__TASK TO COMPLETE__:
Leave out the pictures and transcribe the rest of the records exactly.
==== PROVIDED ENTRIES
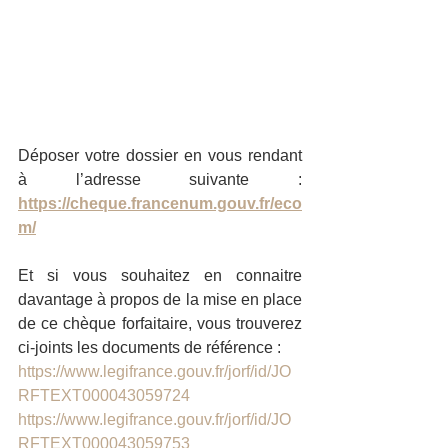
Déposer votre dossier en vous rendant 
à l’adresse suivante : 
https://cheque.francenum.gouv.fr/eco
m/
Et si vous souhaitez en connaitre 
davantage à propos de la mise en place 
de ce chèque forfaitaire, vous trouverez 
ci-joints les documents de référence : 
https://www.legifrance.gouv.fr/jorf/id/JO
RFTEXT000043059724
https://www.legifrance.gouv.fr/jorf/id/JO
RFTEXT000043059753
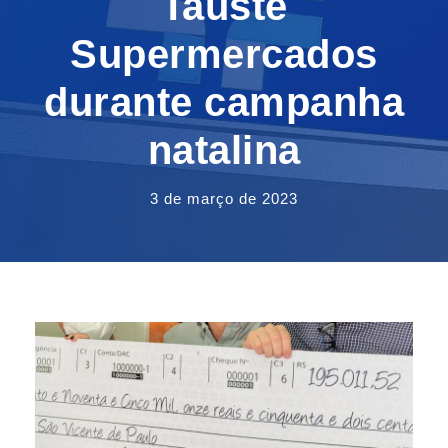
Tauste
Supermercados
durante campanha
natalina
3 de março de 2023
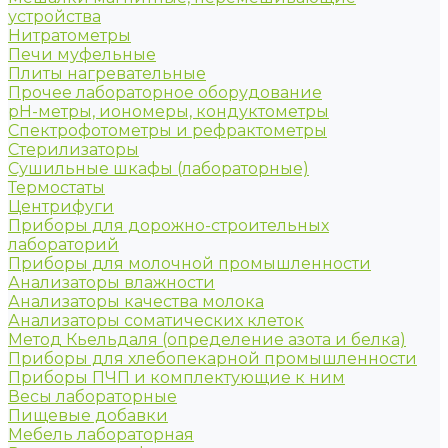
устройства
Нитратометры
Печи муфельные
Плиты нагревательные
Прочее лабораторное оборудование
рН-метры, иономеры, кондуктометры
Спектрофотометры и рефрактометры
Стерилизаторы
Сушильные шкафы (лабораторные)
Термостаты
Центрифуги
Приборы для дорожно-строительных
лабораторий
Приборы для молочной промышленности
Анализаторы влажности
Анализаторы качества молока
Анализаторы соматических клеток
Метод Кьельдаля (определение азота и белка)
Приборы для хлебопекарной промышленности
Приборы ПЧП и комплектующие к ним
Весы лабораторные
Пищевые добавки
Мебель лабораторная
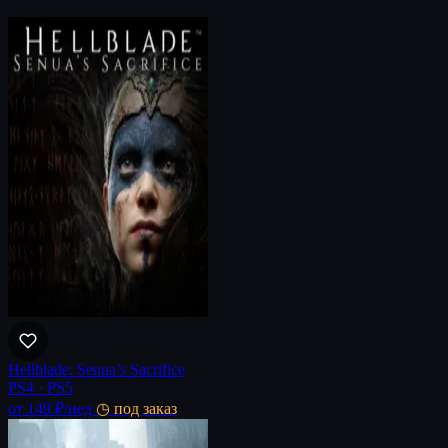
Hellblade: Senua’s Sacrifice
PS4 · PS5
от 149 ₽
/нед
◷ под заказ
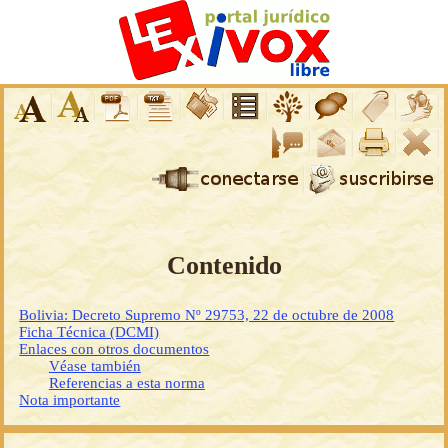
Contenido
Bolivia: Decreto Supremo Nº 29753, 22 de octubre de 2008
Ficha Técnica (DCMI)
Enlaces con otros documentos
Véase también
Referencias a esta norma
Nota importante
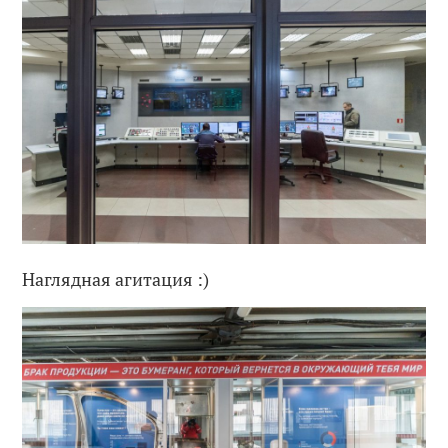
Наглядная агитация :)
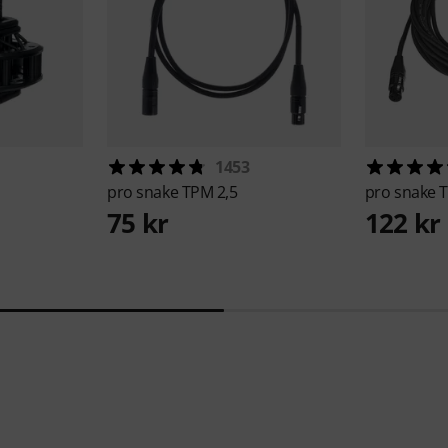
1453
pro snake
TPM 2,5
pro snake
T
75 kr
122 kr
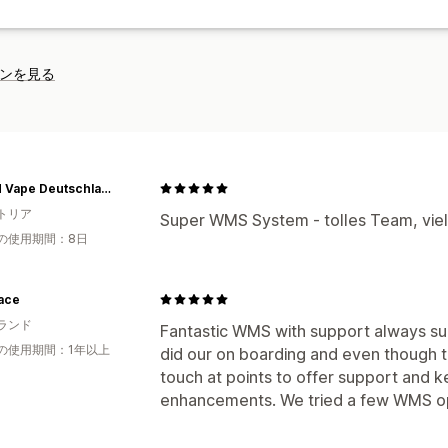
ンを見る
RandM Vape Deutschland
トリア
Super WMS System - tolles Team, viel
の使用期間：8日
ace
ランド
Fantastic WMS with support always su
の使用期間：1年以上
did our on boarding and even though tha
touch at points to offer support and k
enhancements. We tried a few WMS op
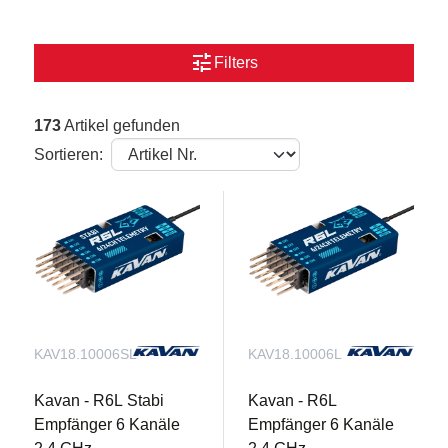
tune
Filters
173
Artikel gefunden
Sortieren:
KAV18.10006SL
KAV18.10006L
Kavan - R6L Stabi
Kavan - R6L
Empfänger 6 Kanäle
Empfänger 6 Kanäle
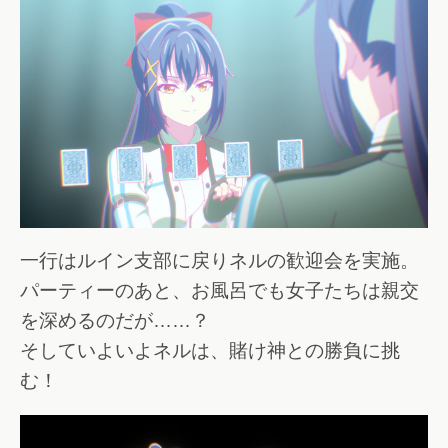
一行はルイン支部に戻りネルの歓迎会を実施。
パーティーのあと、お風呂でも女子たちは親交
を深めるのだが……？
そしていよいよネルは、賭け神との勝負に挑
む！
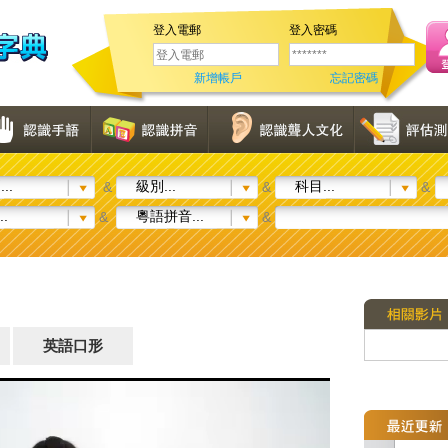
登入電郵
登入密碼
新增帳戶
忘記密碼
..
級別...
科目...
&
&
&
..
粵語拼音...
&
&
英語口形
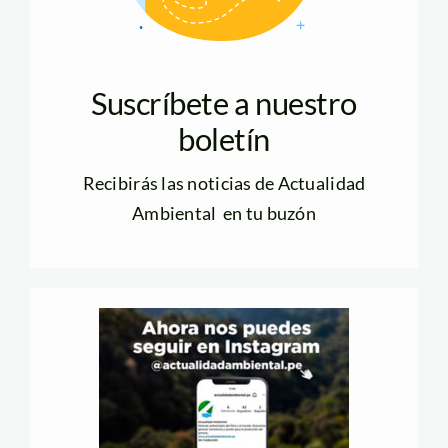
Suscríbete a nuestro
boletín
Recibirás las noticias de Actualidad
Ambiental en tu buzón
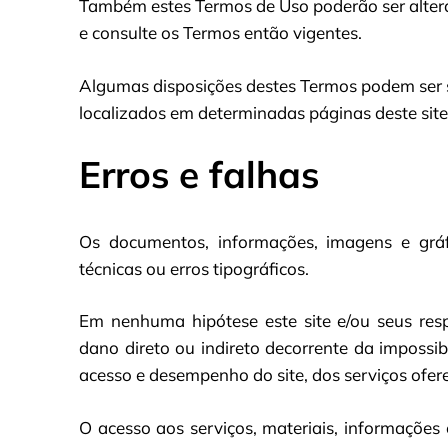
Também estes Termos de Uso poderão ser altera
e consulte os Termos então vigentes.
Algumas disposições destes Termos podem ser s
localizados em determinadas páginas deste site
Erros e falhas
Os documentos, informações, imagens e gráf
técnicas ou erros tipográficos.
Em nenhuma hipótese este site e/ou seus resp
dano direto ou indireto decorrente da impossib
acesso e desempenho do site, dos serviços ofere
O acesso aos serviços, materiais, informações 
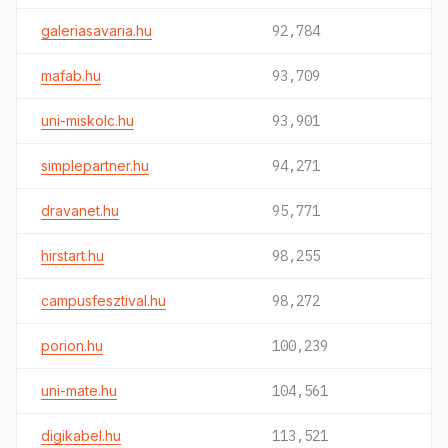
galeriasavaria.hu
92,784
mafab.hu
93,709
uni-miskolc.hu
93,901
simplepartner.hu
94,271
dravanet.hu
95,771
hirstart.hu
98,255
campusfesztival.hu
98,272
porion.hu
100,239
uni-mate.hu
104,561
digikabel.hu
113,521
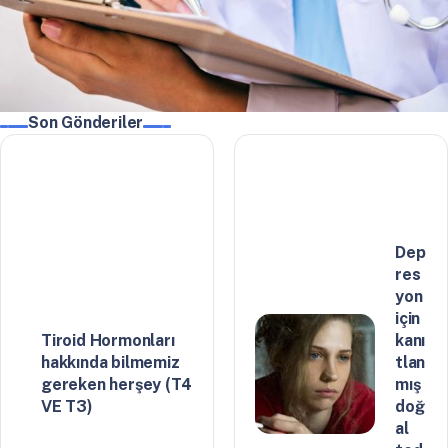
Son Gönderiler
Dep
res
yon
için
Tiroid Hormonları
kanı
hakkında bilmemiz
tlan
gereken herşey (T4
mış
VE T3)
doğ
al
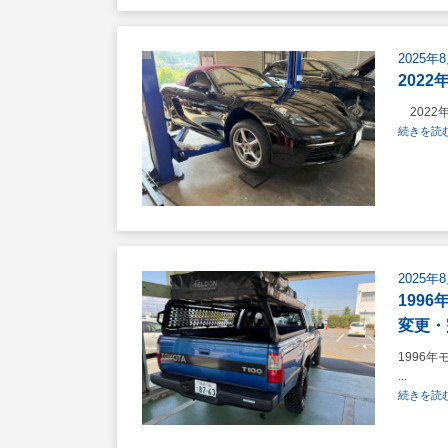
2025年
2022
2022年
続きを読む
2025年
199
変更・
1996年
...
続きを読む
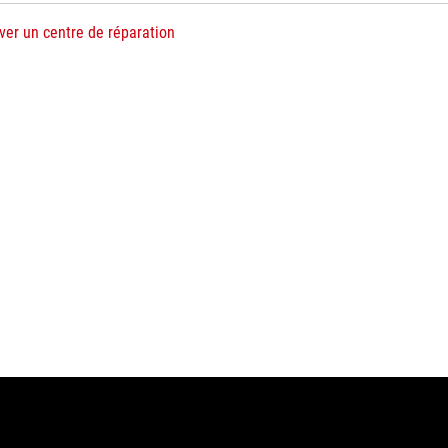
ver un centre de réparation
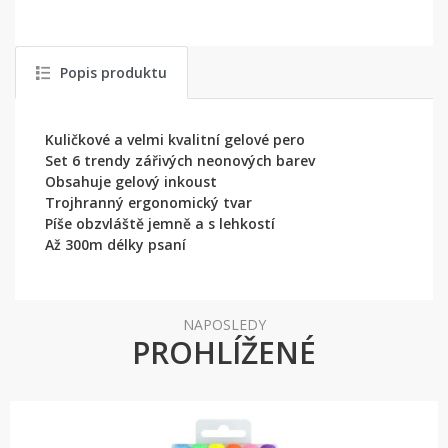
Popis produktu
Kuličkové a velmi kvalitní gelové pero
Set 6 trendy zářivých neonových barev
Obsahuje gelový inkoust
Trojhranný ergonomický tvar
Píše obzvláště jemně a s lehkostí
Až 300m délky psaní
NAPOSLEDY
PROHLÍŽENÉ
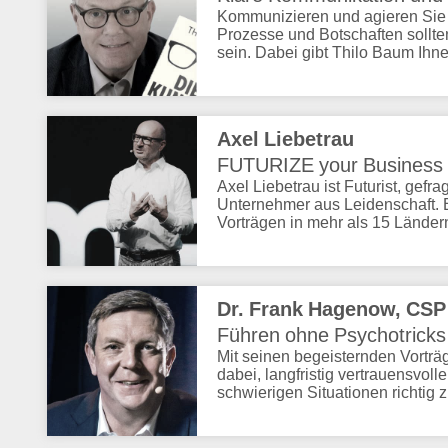
Kommunizieren und agieren Sie
Prozesse und Botschaften sollte
sein. Dabei gibt Thilo Baum Ihne
Axel Liebetrau
FUTURIZE your Business
Axel Liebetrau ist Futurist, gef
Unternehmer aus Leidenschaft. Er
Vorträgen in mehr als 15 Länder
Dr. Frank Hagenow, CSP
Führen ohne Psychotricks
Mit seinen begeisternden Vorträ
dabei, langfristig vertrauensvo
schwierigen Situationen richtig 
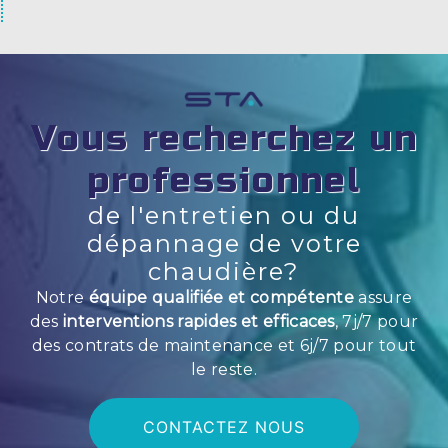
Vous recherchez un
professionnel
de l'entretien ou du
dépannage de votre
chaudière?
Notre
équipe qualifiée et compétente
assure
des
interventions rapides et efficaces
, 7j/7 pour
des contrats de maintenance et 6j/7 pour tout
le reste.
CONTACTEZ NOUS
========
__RESULT FOR THIS EXERCISE__:
Déposer votre dossier en vous rendant 
à l’adresse suivante : 
https://cheque.francenum.gouv.fr/eco
m/
Et si vous souhaitez en connaitre 
davantage à propos de la mise en place 
de ce chèque forfaitaire, vous trouverez 
ci-joints les documents de référence : 
https://www.legifrance.gouv.fr/jorf/id/JO
RFTEXT000043059724
https://www.legifrance.gouv.fr/jorf/id/JO
RFTEXT000043059753
Tauste
Supermercados
durante campanha
natalina
3 de março de 2023
устройства
Нитратометры
Печи муфельные
Плиты нагревательные
Прочее лабораторное оборудование
рН-метры, иономеры, кондуктометры
Спектрофотометры и рефрактометры
Стерилизаторы
Сушильные шкафы (лабораторные)
Термостаты
Центрифуги
Приборы для дорожно-строительных
лабораторий
Приборы для молочной промышленности
Анализаторы влажности
Анализаторы качества молока
Анализаторы соматических клеток
Метод Кьельдаля (определение азота и белка)
Приборы для хлебопекарной промышленности
Приборы ПЧП и комплектующие к ним
Весы лабораторные
Пищевые добавки
Мебель лабораторная
Hellblade: Senua’s Sacrifice
PS4 · PS5
от 149 ₽
/нед
◷ под заказ
Contenido
Bolivia: Decreto Supremo Nº 29753, 22 de octubre de 2008
Ficha Técnica (DCMI)
Enlaces con otros documentos
Véase también
Referencias a esta norma
Nota importante
Наглядная агитация :)
1453
pro snake
TPM 2,5
pro snake
T
75 kr
122 kr
ンを見る
RandM Vape Deutschland
トリア
Super WMS System - tolles Team, viel
の使用期間：8日
ace
ランド
Fantastic WMS with support always su
の使用期間：1年以上
did our on boarding and even though tha
touch at points to offer support and k
enhancements. We tried a few WMS op
tune
Filters
173
Artikel gefunden
Sortieren:
KAV18.10006SL
KAV18.10006L
Kavan - R6L Stabi
Kavan - R6L
Empfänger 6 Kanäle
Empfänger 6 Kanäle
一行はルイン支部に戻りネルの歓迎会を実施。
パーティーのあと、お風呂でも女子たちは親交
を深めるのだが……？
そしていよいよネルは、賭け神との勝負に挑
む！
登入電郵
登入密碼
新增帳戶
忘記密碼
..
級別...
科目...
&
&
&
..
粵語拼音...
&
&
英語口形
Suscríbete a nuestro
boletín
Recibirás las noticias de Actualidad
Ambiental en tu buzón
Também estes Termos de Uso poderão ser altera
e consulte os Termos então vigentes.
Algumas disposições destes Termos podem ser s
localizados em determinadas páginas deste site
Erros e falhas
Os documentos, informações, imagens e gráf
técnicas ou erros tipográficos.
Em nenhuma hipótese este site e/ou seus resp
dano direto ou indireto decorrente da impossib
acesso e desempenho do site, dos serviços ofere
O acesso aos serviços, materiais, informações 
galeriasavaria.hu
92,784
mafab.hu
93,709
uni-miskolc.hu
93,901
simplepartner.hu
94,271
dravanet.hu
95,771
hirstart.hu
98,255
campusfesztival.hu
98,272
porion.hu
100,239
uni-mate.hu
104,561
digikabel.hu
113,521
Son Gönderiler
Dep
res
yon
için
Tiroid Hormonları
kanı
hakkında bilmemiz
tlan
gereken herşey (T4
mış
VE T3)
doğ
al
2025年
2022
2022年
続きを読む
2025年
199
変更・
1996年
...
続きを読む
ver un centre de réparation
Popis produktu
Kuličkové a velmi kvalitní gelové pero
Set 6 trendy zářivých neonových barev
Obsahuje gelový inkoust
Trojhranný ergonomický tvar
Píše obzvláště jemně a s lehkostí
Až 300m délky psaní
NAPOSLEDY
PROHLÍŽENÉ
Kommunizieren und agieren Sie
Prozesse und Botschaften sollte
sein. Dabei gibt Thilo Baum Ihne
Axel Liebetrau
FUTURIZE your Business
Axel Liebetrau ist Futurist, gef
Unternehmer aus Leidenschaft. Er
Vorträgen in mehr als 15 Länder
Dr. Frank Hagenow, CSP
Führen ohne Psychotricks
Mit seinen begeisternden Vorträ
dabei, langfristig vertrauensvo
schwierigen Situationen richtig 
Vous recherchez un
professionnel
de l'entretien ou du
dépannage de votre
chaudière?
Notre
équipe qualifiée et compétente
assure
des
interventions rapides et efficaces
, 7j/7 pour
des contrats de maintenance et 6j/7 pour tout
le reste.
CONTACTEZ NOUS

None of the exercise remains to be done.